Task to complete »
Determine how many lines of the listing below hold the string "toolbar". Reply only with the number.

Data for the task »
╭──

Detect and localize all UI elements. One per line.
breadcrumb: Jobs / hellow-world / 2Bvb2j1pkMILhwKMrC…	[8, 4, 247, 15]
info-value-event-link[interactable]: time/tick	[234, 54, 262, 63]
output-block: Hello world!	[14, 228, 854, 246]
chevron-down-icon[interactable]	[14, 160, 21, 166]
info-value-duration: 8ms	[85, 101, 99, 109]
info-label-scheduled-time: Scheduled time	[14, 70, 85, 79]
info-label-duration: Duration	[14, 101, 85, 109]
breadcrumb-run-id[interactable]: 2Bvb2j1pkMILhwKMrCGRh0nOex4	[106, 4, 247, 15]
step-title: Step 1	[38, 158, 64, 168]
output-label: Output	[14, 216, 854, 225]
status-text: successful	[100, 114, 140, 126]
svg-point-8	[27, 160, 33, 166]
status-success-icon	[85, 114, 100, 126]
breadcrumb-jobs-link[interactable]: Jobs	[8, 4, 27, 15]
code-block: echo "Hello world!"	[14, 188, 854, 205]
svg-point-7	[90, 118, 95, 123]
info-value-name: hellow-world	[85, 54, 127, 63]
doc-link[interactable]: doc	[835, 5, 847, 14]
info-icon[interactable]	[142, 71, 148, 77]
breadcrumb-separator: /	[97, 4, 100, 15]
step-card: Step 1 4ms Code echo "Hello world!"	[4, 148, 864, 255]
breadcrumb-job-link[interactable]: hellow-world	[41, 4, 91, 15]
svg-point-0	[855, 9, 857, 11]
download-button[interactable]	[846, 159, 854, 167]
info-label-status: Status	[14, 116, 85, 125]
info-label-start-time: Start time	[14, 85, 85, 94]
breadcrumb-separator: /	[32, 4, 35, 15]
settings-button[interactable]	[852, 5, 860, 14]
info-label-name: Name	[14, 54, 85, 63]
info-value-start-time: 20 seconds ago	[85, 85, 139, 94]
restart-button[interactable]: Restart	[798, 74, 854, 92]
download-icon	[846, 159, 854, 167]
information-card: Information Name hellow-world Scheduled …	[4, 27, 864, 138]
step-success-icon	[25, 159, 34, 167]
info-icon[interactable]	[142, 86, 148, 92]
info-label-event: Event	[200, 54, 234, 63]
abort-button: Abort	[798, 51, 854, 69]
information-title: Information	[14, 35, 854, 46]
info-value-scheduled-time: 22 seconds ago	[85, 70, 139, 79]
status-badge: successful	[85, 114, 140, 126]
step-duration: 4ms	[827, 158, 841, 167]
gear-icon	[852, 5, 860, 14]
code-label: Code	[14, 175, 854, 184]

╰──
╭──

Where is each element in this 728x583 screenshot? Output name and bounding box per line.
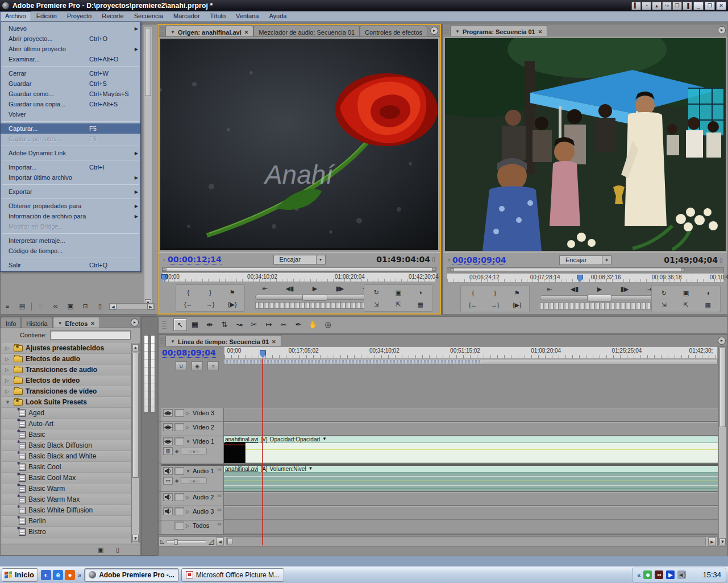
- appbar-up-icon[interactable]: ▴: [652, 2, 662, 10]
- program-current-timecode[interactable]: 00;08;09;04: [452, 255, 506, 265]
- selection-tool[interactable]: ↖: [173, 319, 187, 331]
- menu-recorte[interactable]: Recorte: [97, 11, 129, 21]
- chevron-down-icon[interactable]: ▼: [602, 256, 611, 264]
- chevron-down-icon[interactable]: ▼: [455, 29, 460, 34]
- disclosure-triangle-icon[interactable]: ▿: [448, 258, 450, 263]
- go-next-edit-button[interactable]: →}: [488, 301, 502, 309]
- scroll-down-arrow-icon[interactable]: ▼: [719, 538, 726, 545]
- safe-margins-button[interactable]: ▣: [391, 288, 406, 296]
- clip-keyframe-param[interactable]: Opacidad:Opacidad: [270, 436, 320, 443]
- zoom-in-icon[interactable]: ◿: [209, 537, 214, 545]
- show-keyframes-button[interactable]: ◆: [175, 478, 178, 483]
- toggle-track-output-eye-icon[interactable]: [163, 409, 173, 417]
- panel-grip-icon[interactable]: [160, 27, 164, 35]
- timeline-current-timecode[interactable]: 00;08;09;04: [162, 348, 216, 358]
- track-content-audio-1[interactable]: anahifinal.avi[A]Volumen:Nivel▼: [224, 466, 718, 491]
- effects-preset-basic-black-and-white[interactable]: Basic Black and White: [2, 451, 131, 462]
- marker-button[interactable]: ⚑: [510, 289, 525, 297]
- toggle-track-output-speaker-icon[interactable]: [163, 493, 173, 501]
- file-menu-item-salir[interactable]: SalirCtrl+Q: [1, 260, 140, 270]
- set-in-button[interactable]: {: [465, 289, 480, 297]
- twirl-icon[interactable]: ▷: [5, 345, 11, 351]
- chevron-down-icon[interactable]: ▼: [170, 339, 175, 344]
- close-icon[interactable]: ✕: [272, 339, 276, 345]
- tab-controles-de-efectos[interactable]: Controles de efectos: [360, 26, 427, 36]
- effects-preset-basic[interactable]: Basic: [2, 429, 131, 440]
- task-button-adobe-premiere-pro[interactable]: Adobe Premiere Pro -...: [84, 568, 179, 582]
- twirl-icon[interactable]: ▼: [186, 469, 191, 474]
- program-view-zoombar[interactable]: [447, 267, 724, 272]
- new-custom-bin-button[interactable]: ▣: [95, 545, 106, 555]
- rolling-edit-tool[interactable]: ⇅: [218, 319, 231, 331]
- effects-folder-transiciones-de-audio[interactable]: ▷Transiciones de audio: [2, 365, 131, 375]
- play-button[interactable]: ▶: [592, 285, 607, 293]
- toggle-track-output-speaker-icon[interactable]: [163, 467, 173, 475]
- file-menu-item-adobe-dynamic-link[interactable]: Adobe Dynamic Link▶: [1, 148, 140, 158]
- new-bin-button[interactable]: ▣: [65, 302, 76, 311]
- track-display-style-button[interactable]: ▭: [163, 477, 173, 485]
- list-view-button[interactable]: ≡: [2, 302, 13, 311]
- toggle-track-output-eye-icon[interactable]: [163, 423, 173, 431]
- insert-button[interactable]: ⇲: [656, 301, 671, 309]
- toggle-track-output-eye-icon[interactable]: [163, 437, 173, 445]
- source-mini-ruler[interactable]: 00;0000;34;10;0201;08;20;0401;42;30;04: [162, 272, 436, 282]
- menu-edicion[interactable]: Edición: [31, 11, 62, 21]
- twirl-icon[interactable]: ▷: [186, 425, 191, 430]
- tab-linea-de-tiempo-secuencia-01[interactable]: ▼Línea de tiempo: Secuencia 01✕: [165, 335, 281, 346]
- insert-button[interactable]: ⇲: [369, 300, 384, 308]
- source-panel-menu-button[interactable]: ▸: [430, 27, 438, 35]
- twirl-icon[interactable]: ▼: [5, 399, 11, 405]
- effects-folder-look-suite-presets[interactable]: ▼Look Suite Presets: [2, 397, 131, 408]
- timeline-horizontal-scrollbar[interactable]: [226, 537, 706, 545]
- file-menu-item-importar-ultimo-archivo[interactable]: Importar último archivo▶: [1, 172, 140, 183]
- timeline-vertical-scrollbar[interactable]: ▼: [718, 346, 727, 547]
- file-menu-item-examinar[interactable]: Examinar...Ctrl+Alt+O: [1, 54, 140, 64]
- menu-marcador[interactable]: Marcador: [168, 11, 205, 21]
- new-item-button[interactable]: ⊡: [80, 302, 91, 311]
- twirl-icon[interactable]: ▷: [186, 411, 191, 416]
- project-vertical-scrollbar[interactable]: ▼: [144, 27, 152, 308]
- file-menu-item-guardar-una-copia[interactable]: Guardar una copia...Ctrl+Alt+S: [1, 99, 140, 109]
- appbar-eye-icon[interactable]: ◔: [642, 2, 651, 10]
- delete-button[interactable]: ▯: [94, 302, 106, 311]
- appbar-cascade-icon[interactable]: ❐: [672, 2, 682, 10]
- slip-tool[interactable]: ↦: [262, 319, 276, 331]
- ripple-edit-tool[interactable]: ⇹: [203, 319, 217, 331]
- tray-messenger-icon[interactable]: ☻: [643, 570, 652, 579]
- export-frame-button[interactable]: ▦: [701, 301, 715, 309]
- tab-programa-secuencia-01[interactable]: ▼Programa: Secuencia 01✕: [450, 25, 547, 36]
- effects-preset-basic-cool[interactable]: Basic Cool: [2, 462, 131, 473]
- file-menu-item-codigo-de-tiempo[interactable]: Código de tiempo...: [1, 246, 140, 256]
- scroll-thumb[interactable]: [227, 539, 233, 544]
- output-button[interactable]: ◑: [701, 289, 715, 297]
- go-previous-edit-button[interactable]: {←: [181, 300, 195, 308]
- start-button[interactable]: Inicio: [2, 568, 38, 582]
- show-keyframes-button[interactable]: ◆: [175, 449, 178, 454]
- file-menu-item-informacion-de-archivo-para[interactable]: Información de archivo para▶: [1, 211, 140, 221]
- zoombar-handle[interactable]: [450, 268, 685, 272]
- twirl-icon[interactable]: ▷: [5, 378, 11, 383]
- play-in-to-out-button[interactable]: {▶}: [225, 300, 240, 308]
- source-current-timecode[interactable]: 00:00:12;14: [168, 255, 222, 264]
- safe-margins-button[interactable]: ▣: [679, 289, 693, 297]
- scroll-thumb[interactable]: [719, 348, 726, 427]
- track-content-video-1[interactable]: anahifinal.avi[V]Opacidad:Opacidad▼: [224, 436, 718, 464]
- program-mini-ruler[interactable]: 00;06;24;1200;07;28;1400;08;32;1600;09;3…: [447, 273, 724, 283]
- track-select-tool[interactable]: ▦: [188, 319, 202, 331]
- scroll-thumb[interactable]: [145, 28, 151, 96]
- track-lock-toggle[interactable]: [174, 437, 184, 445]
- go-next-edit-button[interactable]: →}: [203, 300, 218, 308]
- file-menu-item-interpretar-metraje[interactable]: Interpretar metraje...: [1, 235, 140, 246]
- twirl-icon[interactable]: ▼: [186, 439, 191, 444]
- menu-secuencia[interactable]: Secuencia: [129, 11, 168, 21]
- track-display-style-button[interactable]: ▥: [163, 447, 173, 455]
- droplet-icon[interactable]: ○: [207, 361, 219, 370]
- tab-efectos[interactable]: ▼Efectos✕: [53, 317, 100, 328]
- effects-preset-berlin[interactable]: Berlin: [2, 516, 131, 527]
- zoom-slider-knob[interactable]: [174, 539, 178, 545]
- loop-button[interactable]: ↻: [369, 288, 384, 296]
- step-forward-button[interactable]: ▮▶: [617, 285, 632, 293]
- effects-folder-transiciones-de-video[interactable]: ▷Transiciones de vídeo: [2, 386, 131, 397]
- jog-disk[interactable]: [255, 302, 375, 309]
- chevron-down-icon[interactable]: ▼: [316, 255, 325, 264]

╰──
╭──

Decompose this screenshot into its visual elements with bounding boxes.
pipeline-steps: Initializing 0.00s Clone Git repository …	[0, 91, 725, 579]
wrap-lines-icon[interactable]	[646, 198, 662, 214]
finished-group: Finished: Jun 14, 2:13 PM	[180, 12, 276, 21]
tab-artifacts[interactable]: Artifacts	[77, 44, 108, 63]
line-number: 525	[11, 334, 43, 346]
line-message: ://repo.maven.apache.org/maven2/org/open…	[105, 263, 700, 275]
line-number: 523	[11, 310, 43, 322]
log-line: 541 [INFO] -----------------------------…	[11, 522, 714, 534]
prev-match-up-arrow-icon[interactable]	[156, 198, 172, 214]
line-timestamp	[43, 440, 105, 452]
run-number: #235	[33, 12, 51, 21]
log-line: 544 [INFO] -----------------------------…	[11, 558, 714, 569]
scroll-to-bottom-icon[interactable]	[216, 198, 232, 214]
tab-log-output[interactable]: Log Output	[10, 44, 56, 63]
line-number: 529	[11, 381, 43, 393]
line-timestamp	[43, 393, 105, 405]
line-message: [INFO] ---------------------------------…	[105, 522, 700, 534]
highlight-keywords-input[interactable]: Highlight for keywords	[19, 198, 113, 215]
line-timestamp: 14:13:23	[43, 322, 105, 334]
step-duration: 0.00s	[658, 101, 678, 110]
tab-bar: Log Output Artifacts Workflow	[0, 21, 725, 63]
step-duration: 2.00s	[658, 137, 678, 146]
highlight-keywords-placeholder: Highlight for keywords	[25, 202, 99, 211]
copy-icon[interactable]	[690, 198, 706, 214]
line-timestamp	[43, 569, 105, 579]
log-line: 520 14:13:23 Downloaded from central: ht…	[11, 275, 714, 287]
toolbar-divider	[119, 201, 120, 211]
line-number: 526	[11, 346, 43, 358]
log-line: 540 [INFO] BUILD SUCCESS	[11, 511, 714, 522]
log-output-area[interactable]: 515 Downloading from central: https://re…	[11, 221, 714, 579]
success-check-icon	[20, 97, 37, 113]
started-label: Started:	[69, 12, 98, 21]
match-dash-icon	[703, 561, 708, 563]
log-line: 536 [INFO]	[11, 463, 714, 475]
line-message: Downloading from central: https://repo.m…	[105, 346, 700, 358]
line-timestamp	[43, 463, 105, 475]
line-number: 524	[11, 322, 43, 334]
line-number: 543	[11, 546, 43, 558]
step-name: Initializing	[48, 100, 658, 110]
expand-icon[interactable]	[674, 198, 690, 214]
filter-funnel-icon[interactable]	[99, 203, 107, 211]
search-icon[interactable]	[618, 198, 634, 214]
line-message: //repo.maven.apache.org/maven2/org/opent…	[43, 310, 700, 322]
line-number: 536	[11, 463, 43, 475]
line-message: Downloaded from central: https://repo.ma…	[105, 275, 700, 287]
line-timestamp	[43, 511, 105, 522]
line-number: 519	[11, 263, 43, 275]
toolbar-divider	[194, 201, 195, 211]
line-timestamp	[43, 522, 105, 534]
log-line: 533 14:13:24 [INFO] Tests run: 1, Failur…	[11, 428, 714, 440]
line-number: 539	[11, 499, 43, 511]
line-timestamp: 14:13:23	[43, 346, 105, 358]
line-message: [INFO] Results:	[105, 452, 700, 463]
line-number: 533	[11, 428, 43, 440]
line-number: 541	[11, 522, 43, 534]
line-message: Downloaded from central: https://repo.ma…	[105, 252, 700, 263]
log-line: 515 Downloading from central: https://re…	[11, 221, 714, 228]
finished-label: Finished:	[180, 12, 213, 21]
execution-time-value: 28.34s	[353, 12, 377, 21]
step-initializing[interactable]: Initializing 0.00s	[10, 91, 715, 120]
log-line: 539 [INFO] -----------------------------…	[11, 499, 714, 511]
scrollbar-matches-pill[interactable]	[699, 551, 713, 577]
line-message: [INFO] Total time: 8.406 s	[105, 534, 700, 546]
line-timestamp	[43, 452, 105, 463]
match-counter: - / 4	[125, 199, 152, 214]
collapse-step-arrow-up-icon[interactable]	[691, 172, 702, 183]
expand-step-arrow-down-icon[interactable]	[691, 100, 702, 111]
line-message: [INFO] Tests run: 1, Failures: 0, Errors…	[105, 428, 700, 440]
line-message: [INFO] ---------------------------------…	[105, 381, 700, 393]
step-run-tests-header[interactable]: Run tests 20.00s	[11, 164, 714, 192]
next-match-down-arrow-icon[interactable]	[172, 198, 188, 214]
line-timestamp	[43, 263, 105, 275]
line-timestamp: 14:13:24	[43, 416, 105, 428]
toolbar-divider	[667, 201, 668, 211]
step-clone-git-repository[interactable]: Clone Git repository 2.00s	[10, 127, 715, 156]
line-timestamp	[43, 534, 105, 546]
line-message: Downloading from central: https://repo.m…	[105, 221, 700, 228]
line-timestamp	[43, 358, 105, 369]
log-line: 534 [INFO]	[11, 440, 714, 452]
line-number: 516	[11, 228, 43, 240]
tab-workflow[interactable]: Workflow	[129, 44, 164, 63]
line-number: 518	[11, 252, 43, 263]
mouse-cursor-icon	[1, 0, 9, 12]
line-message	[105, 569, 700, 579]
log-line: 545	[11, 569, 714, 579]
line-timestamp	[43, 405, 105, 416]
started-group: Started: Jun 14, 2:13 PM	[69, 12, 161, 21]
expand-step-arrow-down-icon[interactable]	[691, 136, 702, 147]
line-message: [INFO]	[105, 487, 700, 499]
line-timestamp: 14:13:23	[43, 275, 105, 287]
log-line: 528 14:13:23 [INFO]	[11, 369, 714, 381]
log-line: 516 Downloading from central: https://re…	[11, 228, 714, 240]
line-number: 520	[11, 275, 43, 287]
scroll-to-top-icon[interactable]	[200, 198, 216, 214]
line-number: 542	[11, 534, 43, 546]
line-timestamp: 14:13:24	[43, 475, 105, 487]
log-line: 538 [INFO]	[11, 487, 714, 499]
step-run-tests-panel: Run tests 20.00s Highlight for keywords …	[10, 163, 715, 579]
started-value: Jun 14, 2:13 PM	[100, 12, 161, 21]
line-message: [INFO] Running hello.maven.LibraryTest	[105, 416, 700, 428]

╰──

Output for this exercise »
3